Alopecia is usually a sign of an underlying disorder, which must be diagnosed accurately in order for effective treatment to begin. If the hair loss is accompanied by scratching, pustules, hot spots or other lesions, it may be appropriate to apply topical medications to manage and hopefully alleviate the discomfort caused by these conditions even before the actual cause of the alopecia is determined. The veterinarian may prescribe ointments, creams, lotions, shampoos or other soothing treatments to calm any inflammation associated with alopecia. She also may recommend oral or topical antibiotics, antihistamines and/or anti-inflammatories as part of an initial treatment regimen.
There are a number of topical medications to treat alopecia caused by external parasites. Flea and tick control, and shampoos or other products that kill mites, lice or fungi, are generally quite effective in resolving parasitic alopecia, although it can take weeks to months for the hair to grow back completely.

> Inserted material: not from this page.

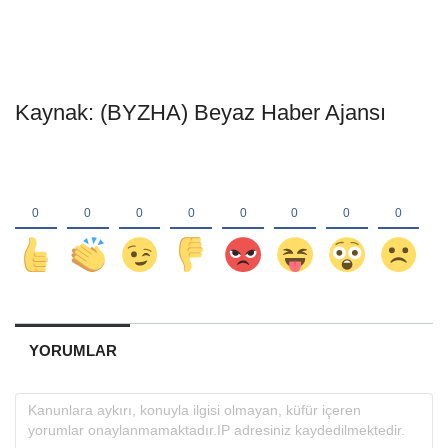
Kaynak: (BYZHA) Beyaz Haber Ajansı
YORUMLAR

Alopecia Due to Endocrine Disorders or Hormonal Imbalance
Alopecia caused by endocrine or hormonal abnormalities is managed by treating the underlying disorders. For example, alopecia associated with hyperthyroidism or pituitary dwarfism can be treated with lifelong hormone replacement medication. Spaying and neutering can be successful treatments for hair loss caused by certain other hormonal imbalances, or even stress.
There are a number of treatment options for alopecia caused by immune-mediated reactions. These include medicated shampoos, topical and oral anti-inflammatories and antihistamines, and corticosteroid therapy. Of course, if a veterinarian can identify the cause of the reaction and remove the allergen from the dog’s environment, allergic alopecia should resolve in short order.
Essential fatty-acids, Vitamin D, and oral melatonin supplementation have been found to be safe and variably effective in stimulating hair regrowth and improving overall coat condition in dogs.
The prognosis for recovery from alopecia is good in most cases, if the underlying cause of hair loss is identified and treated. If the skin has suffered extensive scarring, hair regrowth will be more limited.